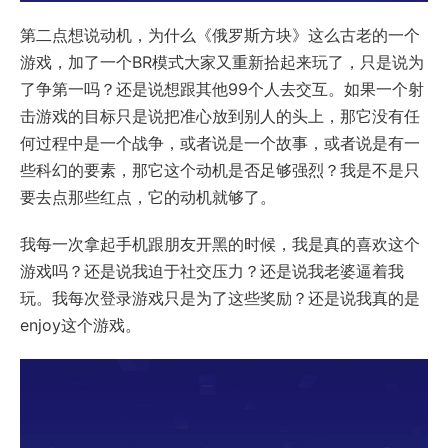
第二点想说动机，为什么《俄罗斯方块》这么古老的一个
游戏，加了一个BR模式大家又重新拾起来玩了，只是说为
了争第一吗？还是说想跟其他99个人去交互。如果一个射
击游戏的目标只是说把准心放到别人的头上，那它没有任
何过程中是一个战争，或者说是一个故事，或者说是有一
些科幻的要素，那它这个动机是否足够强烈？我是不是只
要去点那些红点，它的动机就够了。
我每一次拿起手机跟朋友开黑的时候，我是真的喜欢这个
游戏吗？还是说我迫于社交压力？还是说我老婆逼着我
玩。我每次登录游戏只是为了这些奖励？还是说我真的是
enjoy这个游戏。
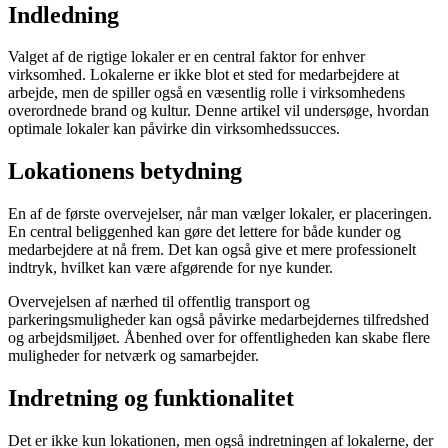
Indledning
Valget af de rigtige lokaler er en central faktor for enhver
virksomhed. Lokalerne er ikke blot et sted for medarbejdere at
arbejde, men de spiller også en væsentlig rolle i virksomhedens
overordnede brand og kultur. Denne artikel vil undersøge, hvordan
optimale lokaler kan påvirke din virksomhedssucces.
Lokationens betydning
En af de første overvejelser, når man vælger lokaler, er placeringen.
En central beliggenhed kan gøre det lettere for både kunder og
medarbejdere at nå frem. Det kan også give et mere professionelt
indtryk, hvilket kan være afgørende for nye kunder.
Overvejelsen af nærhed til offentlig transport og
parkeringsmuligheder kan også påvirke medarbejdernes tilfredshed
og arbejdsmiljøet. Åbenhed over for offentligheden kan skabe flere
muligheder for netværk og samarbejder.
Indretning og funktionalitet
Det er ikke kun lokationen, men også indretningen af lokalerne, der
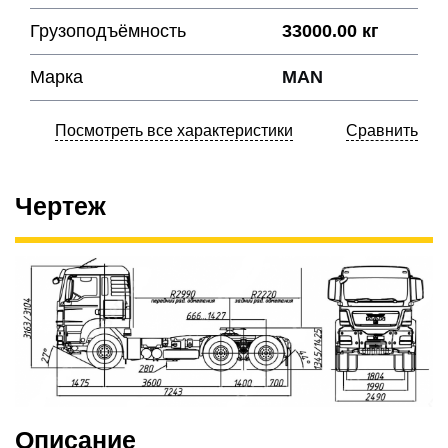
Грузоподъёмность
33000.00 кг
Марка
MAN
Посмотреть все характеристики
Сравнить
Чертеж
Описание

Your task: With "ikke" as the string to find, copy every line of the records that holds it.

Reply to the exercise:
virksomhed. Lokalerne er ikke blot et sted for medarbejdere at
Det er ikke kun lokationen, men også indretningen af lokalerne, der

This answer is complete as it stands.